Peugeot RCZ-R - bajkowe emocje
Na pewno pamiętacie bajkę Disneya "Piękna i Bestia". Bella i Potwór. Dwie, złączone miłością natury. Świata magii w prozie życia doświadczamy rzadko. Ale od czego jest motoryzacja i auta, które przenoszą nas z szarej codzienności wprost do hiperprzestrzeni. Takim autem jest najmocniejszy seryjny Peugeot w historii. Przed państwem RCZ-R.
Piękny
Na potrzeby naszego testu z Disneyowskiej Pięknej zróbmy Pięknego, bo przecież Peugeot to mężczyzna, ale nie goguś. Popatrzcie tylko na te kształty, te proporcje i odważną, pełną fantazji kreskę projektantów. RCZ-R to znakomicie wyrzeźbiony atleta, sprinter czekający w blokach na sygnał startu. Pochylony nisko nad ziemią z oczami wpatrzonymi w tor i rysująca sie w oddali metę. To auto narysowane jest według najlepszych prawideł sztuki designu samochodów sportowych. Szeroki, niski, z wielkimi w stosunku do ogólnych proporcji kołami (19 cali). Do tego smaczki w postaci czerwonych zacisków klocków hamulcowych. Nienachalnego, wpisującego się w bryłę auta tylnego spoilera i dwóch, słusznej średnicy rur wydechowych dopełniają wizerunku będącego w znakomitej formie sportowca. Jeszcze przetłoczenia na stromo opadającemu ku tyłowi dachu, jakby to była kabina myśliwca, nie cywilnego auta i klasa sama w sobie: gładkie przejście od dachu do tylnej, pozbawionej wycieraczki szyby. Nic dodać nic ująć, RCZ-R jest to prostu obłędnie pięknym, przyciągającym spojrzenia i zapadającym w pamięć autem.

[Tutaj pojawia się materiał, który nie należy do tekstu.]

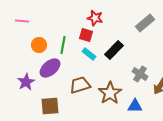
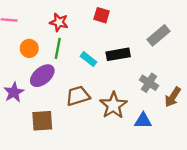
red star: (95, 18) -> (59, 22), moved
gray rectangle: (145, 23) -> (158, 35), moved
red square: (86, 35) -> (102, 15), moved
black rectangle: (114, 50) -> (118, 54), turned 36

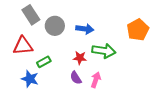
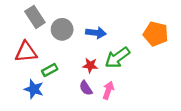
orange pentagon: (138, 30) -> (156, 34), turned -30
green arrow: (104, 51) -> (117, 58), turned 135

Otwieramy długie drzwi, oczywiście bez ramek, żaden stylistyczny szczegół sprawiający, że RCZ-R wygląda jak rasowy sportowiec nie został przez projektantów pominięty. Pierwszym co rzuca się w oczy to duże, wyglądające na rasowe kubły, fotele. Czy aby wygodne? Ile to razy dobrze zapowiadające się, głęboko wyprofilowane siedzisko rozczarowywało. A to problemy ze znalezieniem optymalnej pozycji za kierownicą, a to rzekome tylko podparcie boczne, które w trakcie jazdy okazywało się niewiele warte. Tu jest inaczej. Niezłe materiały: skóra w połączeniu z alcantarą. Do tego zintegrowany i ustawiony pod odpowiednim kątem zagłówek, w fotel po prostu się wpada i stapia z autem. O to dokładnie chodzi: pupa przy ziemi, boki solidnie podparte, sprężyście ale nie twardo jak na dębowej desce, perfekcja. Jeszcze szerszy uśmiech na twarzy pojawia się, gdy spojrzymy na tunel środkowy. Widok tradycyjnego hamulca ręcznego to miód na serce miłośnika "analogowych rozwiązań". Nie wybaczyłbym francuzom gdyby, jak to ma miejsce w wielu innych sportowych autach, zastosowali tu hamulec elektryczny. Sama świadomość, że mam pod maską 270 KM a nie mogę zamieść tyłem, gdyby tylko kiedyś na szerokim placu, przyszła mi na to ochota, byłaby frustrująca.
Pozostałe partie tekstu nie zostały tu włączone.